___ Supplied records ___

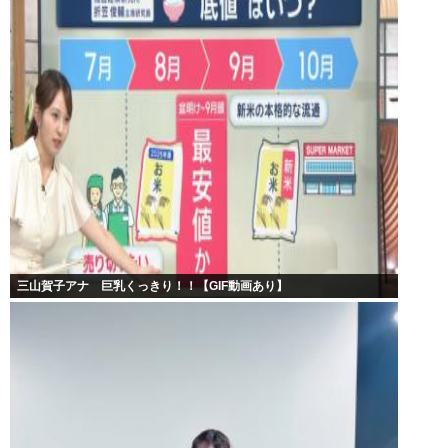
三山賀子アナ 巨乳くっきり！！【GIF動画あり】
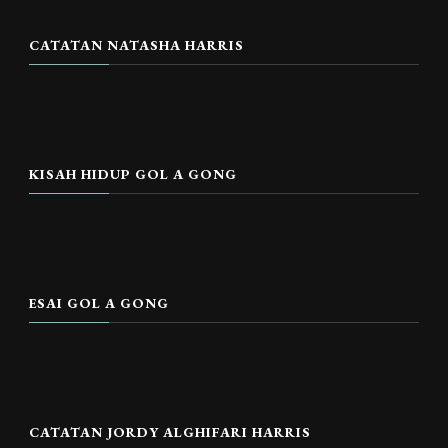
CATATAN NATASHA HARRIS
KISAH HIDUP GOL A GONG
ESAI GOL A GONG
CATATAN JORDY ALGHIFARI HARRIS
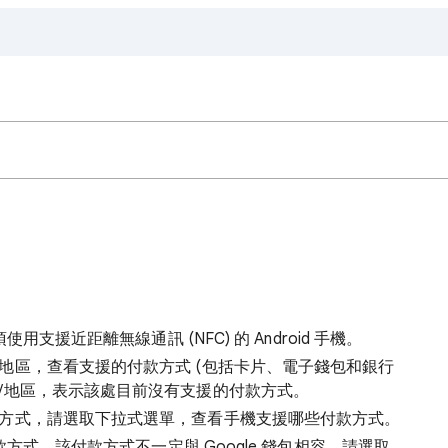
用支援近距離無線通訊 (NFC) 的 Android 手機。
地區，查看支援的付款方式 (包括卡片、電子錢包和銀行
/地區，表示該處目前沒有支援的
付款方式。
方式，請選取下拉式選單，查看手機支援哪些付款方式。
付款方式，該付款方式不一定與 Google 錢包相容。請選取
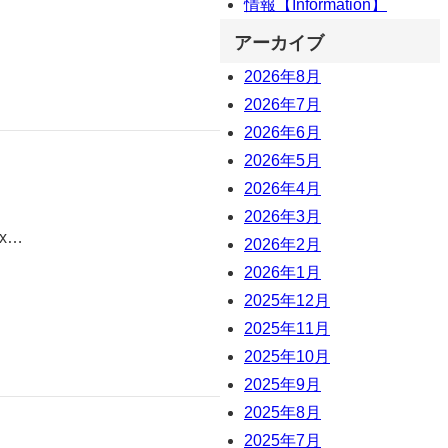
情報【Information】
アーカイブ
2026年8月
2026年7月
2026年6月
2026年5月
2026年4月
2026年3月
jx…
2026年2月
2026年1月
2025年12月
2025年11月
2025年10月
2025年9月
2025年8月
2025年7月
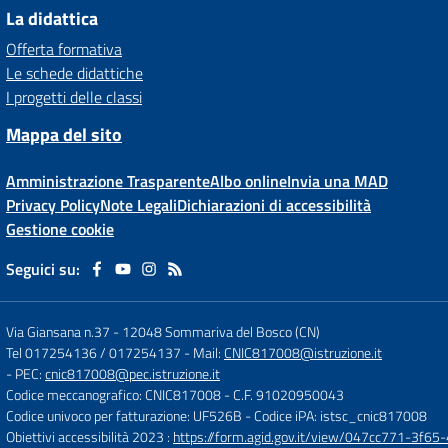
La didattica
Offerta formativa
Le schede didattiche
I progetti delle classi
Mappa del sito
Amministrazione Trasparente
Albo online
Invia una MAD
Privacy Policy
Note Legali
Dichiarazioni di accessibilità
Gestione cookie
Seguici su:
Via Giansana n.37
-
12048 Sommariva del Bosco (CN)
Tel 017254136 / 017254137
- Mail:
CNIC817008@istruzione.it
- PEC:
cnic817008@pec.istruzione.it
Codice meccanografico: CNIC817008
- C.F. 91020950043
Codice univoco per fatturazione: UF526B
- Codice iPA: istsc_cnic817008
Obiettivi accessibilità 2023 :
https://form.agid.gov.it/view/047cc771-3f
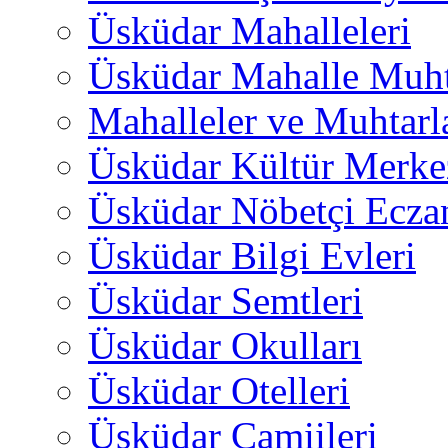
Üsküdar Mahalleleri
Üsküdar Mahalle Muht
Mahalleler ve Muhtarl
Üsküdar Kültür Merkez
Üsküdar Nöbetçi Ecza
Üsküdar Bilgi Evleri
Üsküdar Semtleri
Üsküdar Okulları
Üsküdar Otelleri
Üsküdar Camiileri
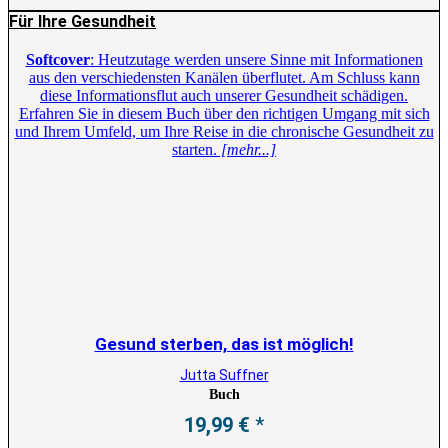
Für Ihre Gesundheit
Softcover
: Heutzutage werden unsere Sinne mit Informationen
aus den verschiedensten Kanälen überflutet. Am Schluss kann
diese Informationsflut auch unserer Gesundheit schädigen.
Erfahren Sie in diesem Buch über den richtigen Umgang mit sich
und Ihrem Umfeld, um Ihre Reise in die chronische Gesundheit zu
starten.
[mehr...]
Gesund sterben, das ist möglich!
Jutta Suffner
Buch
19,99
€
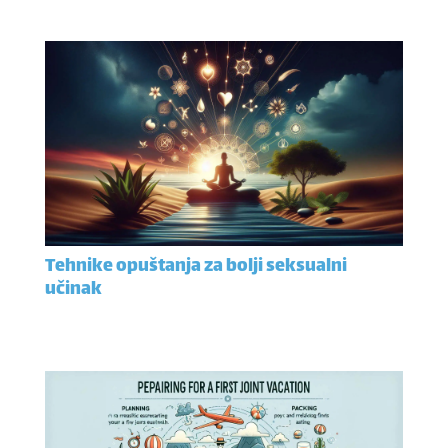
Tehnike opuštanja za bolji seksualni
učinak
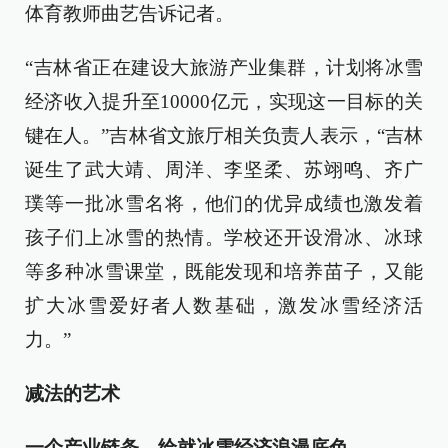
体育教师曲艺告诉记者。
“吉林省正在建设大旅游产业集群，计划将冰雪
经济收入提升至10000亿元，实现这一目标的关
键在人。”吉林省文旅厅相关负责人表示，“吉林
诞生了武大靖、周洋、李坚柔、苏翊鸣、齐广
璞等一批冰雪名将，他们的优异成绩也激发着
孩子们上冰雪的热情。学校还开设滑冰、冰球
等多种冰雪课堂，既能发现和培养苗子，又能
扩大冰雪爱好者人数基础，激发冰雪经济活
力。”
减法的艺术
一个产业链条，绘就冰雪经济浪漫底色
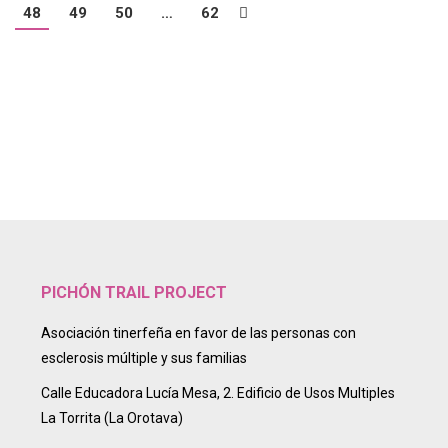
48
49
50
…
62
PICHÓN TRAIL PROJECT
Asociación tinerfeña en favor de las personas con
esclerosis múltiple y sus familias
Calle Educadora Lucía Mesa, 2. Edificio de Usos Multiples
La Torrita (La Orotava)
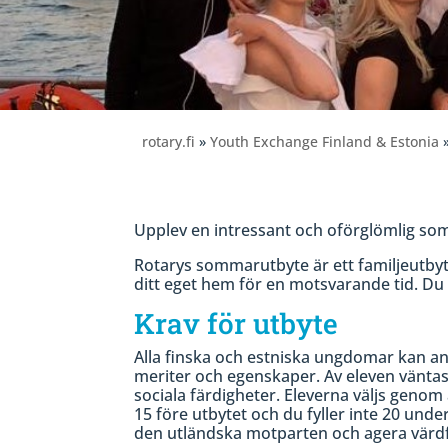
rotary.fi
»
Youth Exchange Finland & Estonia
»
Upplev en intressant och oförglömlig som
Rotarys sommarutbyte är ett familjeutbyte
ditt eget hem för en motsvarande tid. Du 
Krav för utbyte
Alla finska och estniska ungdomar kan 
meriter och egenskaper. Av eleven väntas 
sociala färdigheter. Eleverna väljs gen
15 före utbytet och du fyller inte 20 und
den utländska motparten och agera värdf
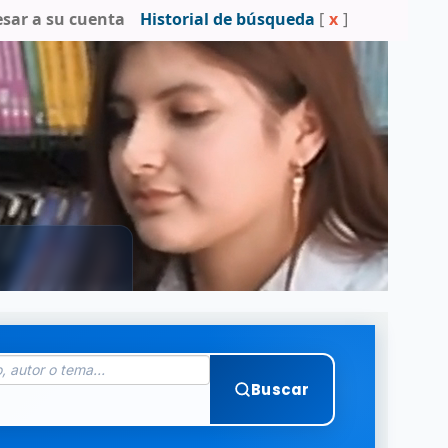
esar a su cuenta
Historial de búsqueda
[
x
]
Buscar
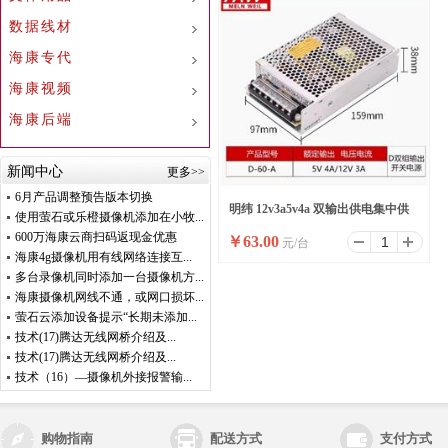
数据线材
海康专代
海康视频
海康后端
新闻中心
更多>>
6月产品调整预告版本切换
明纬 12v3a5v4a 双输出供电集中供
使用萤石或乐橙摄像机添加在小牧...
600万海康云商扫码返现金优惠
￥
63.00
元/台
电电源
海康4g摄像机用有线网络连接互...
多台录像机同时添加一台摄像机方...
海康摄像机网线不通，或网口损坏...
萤石云添加设备提示“长期未添加...
技术(17)腾达无线网桥介绍及...
技术(17)腾达无线网桥介绍及...
技术（16）—摄像机外接报警输...
购物指南
配送方式
支付方式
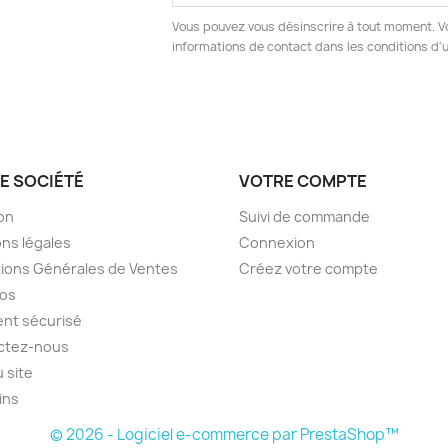
Vous pouvez vous désinscrire à tout moment. V
informations de contact dans les conditions d'ut
E SOCIÉTÉ
VOTRE COMPTE
son
Suivi de commande
ns légales
Connexion
ions Générales de Ventes
Créez votre compte
pos
nt sécurisé
ctez-nous
u site
ins
© 2026 - Logiciel e-commerce par PrestaShop™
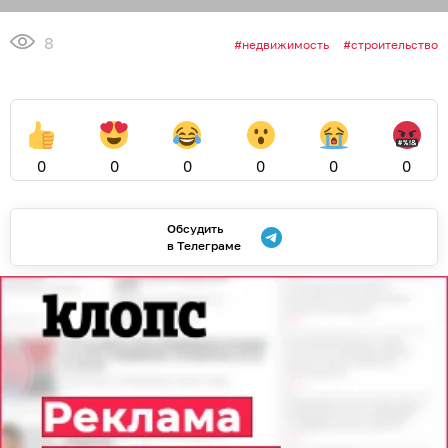
8
недвижимость
строительство
0
0
0
0
0
0
Обсудить
в Телеграме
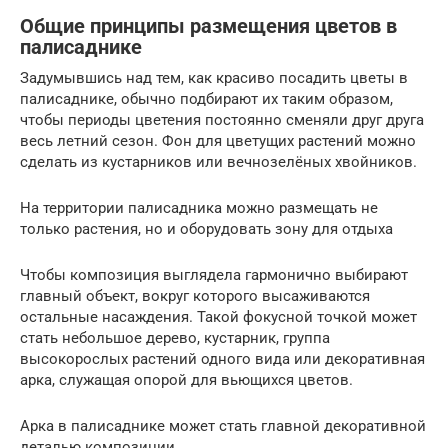
Общие принципы размещения цветов в
палисаднике
Задумывшись над тем, как красиво посадить цветы в
палисаднике, обычно подбирают их таким образом,
чтобы периоды цветения постоянно сменяли друг друга
весь летний сезон. Фон для цветущих растений можно
сделать из кустарников или вечнозелёных хвойников.
На территории палисадника можно размещать не
только растения, но и оборудовать зону для отдыха
Чтобы композиция выглядела гармонично выбирают
главный объект, вокруг которого высаживаются
остальные насаждения. Такой фокусной точкой может
стать небольшое дерево, кустарник, группа
высокорослых растений одного вида или декоративная
арка, служащая опорой для вьющихся цветов.
Арка в палисаднике может стать главной декоративной
деталью композиции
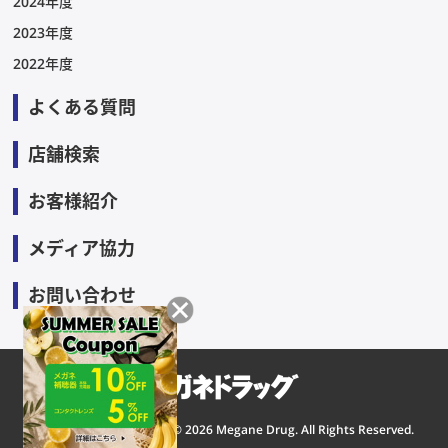
2024年度
2023年度
2022年度
よくある質問
店舗検索
お客様紹介
メディア協力
お問い合わせ
Copyright © 2026 Megane Drug. All Rights Reserved.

___

▶ [Exercise instructions]:
Among the records above, a stretch begins at the line containing "Note Legali" and ends at the line containing "Obiettivi accessibilità 2023". Restate that stretch word for word, and nothing else.

▶ [Problem solution]:
Note Legali
Dichiarazioni di accessibilità
Gestione cookie
Seguici su:
Via Giansana n.37
-
12048 Sommariva del Bosco (CN)
Tel 017254136 / 017254137
- Mail:
CNIC817008@istruzione.it
- PEC:
cnic817008@pec.istruzione.it
Codice meccanografico: CNIC817008
- C.F. 91020950043
Codice univoco per fatturazione: UF526B
- Codice iPA: istsc_cnic817008
Obiettivi accessibilità 2023 :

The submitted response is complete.